Myokines secreted from skeletal muscle during contraction have been considered as mediators with endocrine, paracrine, and autocrine actions.21 Skeletal muscle mass is one of the quantitative factors correlated with myokine secretion.21 In this present study, there was a positive correlation between increased apelin level after exercise and muscle mass, though such association was absent before exercise. These data suggest that apelin secretion might be primarily stimulated by contraction.27 Meanwhile, apelin level in circulation might be influenced by other organs such as heart,28 adipose tissue,29 and liver,30 which may also secrete low levels of apelin. The effects of exercise in the plasma apelin level differed between genders, being more effective to overweight/obese men than lean men, but less effective to women with/without obesity, which could be related to the compensatory effect associated with obesity,13 and high muscle mass and contraction strengthen in men compared to women, which was additionally confirmed in different strength between gender at the present study (Table 1). Alternatively, the hormone dysregulation in menopause women might affect the amount of plasma apelin level (3 menopause women in healthy adults and 1 menopause woman in overweight/obese adults). It has been reported that apelin is negatively correlated with insulin resistance and elevated glucose level.31 On the other hand, in our study, exercise-induced increase in circulating apelin level was positively associated with insulin resistance measured by HOMA-IR, which might be due to hyperglycemia after acute exercises.32 The circulating lactate level of both gender was elevated due to exercise, suggesting the biological effects of an exhaustive exercise to all participants. Although the lactate level of men was higher than that of women after exercise (P<0.001), no difference of intensity in subjective feeling is found based on the rated of perceived exertion (RPE), suggesting that the higher muscle mass or strengthen in men compared to women might be a contributing factor.
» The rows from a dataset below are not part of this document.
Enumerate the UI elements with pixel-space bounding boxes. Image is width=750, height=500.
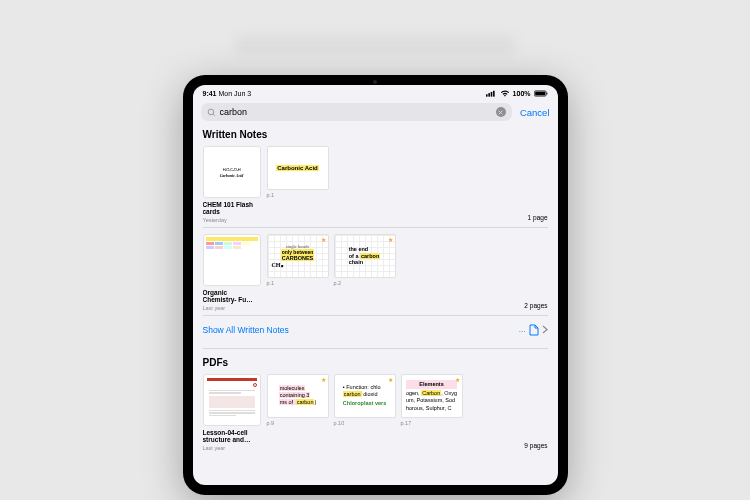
status-date: Mon Jun 3 (218, 90, 251, 97)
show-all-written-notes-link[interactable]: Show All Written Notes (203, 325, 289, 335)
document-view-icon[interactable] (529, 324, 539, 336)
battery-percent: 100% (513, 90, 531, 97)
result-document[interactable]: H-O-C-O-H Carbonic Acid CHEM 101 Flash c… (203, 146, 261, 223)
ellipsis-icon[interactable]: ... (519, 325, 526, 334)
ipad-device-frame: 9:41 Mon Jun 3 100% Cancel Written Notes (183, 75, 568, 495)
match-thumbnail[interactable]: ★ the end of a carbon chain (334, 234, 396, 278)
search-icon (207, 108, 216, 117)
status-icons: 100% (486, 90, 548, 97)
screen: 9:41 Mon Jun 3 100% Cancel Written Notes (193, 85, 558, 485)
page-label: p.10 (334, 420, 396, 426)
search-field[interactable] (201, 103, 512, 121)
page-label: p.1 (267, 280, 329, 286)
document-thumbnail (203, 234, 261, 286)
star-icon: ★ (321, 376, 326, 383)
match-thumbnail[interactable]: ★ • Function: chlo carbon dioxid Chlorop… (334, 374, 396, 418)
section-title-written-notes: Written Notes (203, 129, 548, 140)
page-label: p.1 (267, 192, 329, 198)
match-thumbnail[interactable]: ★ Elements ogen, Carbon, Oxyg um, Potass… (401, 374, 463, 418)
camera-notch (373, 80, 377, 84)
status-time: 9:41 (203, 90, 217, 97)
document-thumbnail: H-O-C-O-H Carbonic Acid (203, 146, 261, 198)
search-input[interactable] (220, 107, 492, 117)
result-row: Lesson-04-cell structure and… Last year … (203, 374, 548, 455)
results-content[interactable]: Written Notes H-O-C-O-H Carbonic Acid CH… (193, 127, 558, 485)
document-meta: Last year (203, 305, 261, 311)
page-label: p.17 (401, 420, 463, 426)
document-meta: Yesterday (203, 217, 261, 223)
svg-line-8 (213, 114, 215, 116)
svg-point-7 (208, 109, 214, 115)
divider (203, 348, 548, 349)
svg-rect-0 (486, 94, 488, 96)
star-icon: ★ (388, 236, 393, 243)
document-meta: Last year (203, 445, 261, 451)
document-title: Organic Chemistry- Fu… (203, 289, 261, 304)
section-title-pdfs: PDFs (203, 357, 548, 368)
match-thumbnail[interactable]: ★ molecules containing 3 ms of carbon) (267, 374, 329, 418)
page-count: 2 pages (267, 302, 548, 311)
page-label: p.9 (267, 420, 329, 426)
svg-rect-6 (546, 92, 547, 94)
star-icon: ★ (321, 236, 326, 243)
match-thumbnail[interactable]: ★ single bonds only between CARBONES CH₃ (267, 234, 329, 278)
chevron-right-icon[interactable] (542, 325, 548, 334)
svg-rect-5 (535, 92, 545, 96)
battery-icon (534, 90, 548, 97)
page-count: 9 pages (267, 442, 548, 451)
status-bar: 9:41 Mon Jun 3 100% (193, 85, 558, 99)
result-row: H-O-C-O-H Carbonic Acid CHEM 101 Flash c… (203, 146, 548, 228)
cancel-button[interactable]: Cancel (520, 107, 550, 118)
clear-search-icon[interactable] (496, 107, 506, 117)
result-document[interactable]: Organic Chemistry- Fu… Last year (203, 234, 261, 311)
star-icon: ★ (388, 376, 393, 383)
match-thumbnail[interactable]: Carbonic Acid (267, 146, 329, 190)
document-title: Lesson-04-cell structure and… (203, 429, 261, 444)
document-title: CHEM 101 Flash cards (203, 201, 261, 216)
cellular-icon (486, 90, 497, 97)
svg-rect-2 (490, 92, 492, 97)
document-thumbnail (203, 374, 261, 426)
result-row: Organic Chemistry- Fu… Last year ★ singl… (203, 234, 548, 316)
status-time-date: 9:41 Mon Jun 3 (203, 90, 252, 97)
wifi-icon (500, 90, 510, 97)
page-count: 1 page (267, 214, 548, 223)
result-document[interactable]: Lesson-04-cell structure and… Last year (203, 374, 261, 451)
star-icon: ★ (455, 376, 460, 383)
search-row: Cancel (193, 99, 558, 127)
show-all-row: Show All Written Notes ... (203, 322, 548, 344)
svg-rect-1 (488, 93, 490, 97)
svg-rect-3 (493, 91, 495, 97)
page-label: p.2 (334, 280, 396, 286)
The elevation of apelin after exercise was correlated with the upper and lower body muscle strength that includes muscle power (isokinetic 60°/s) and muscle endurance strength (isokinetic 240°/s), indicating that exercise-induced apelin is correlated with muscle strength. In addition, the hand grip strength is associated with the lower body strength, suggesting that the hand grip strength represents the whole-body strength.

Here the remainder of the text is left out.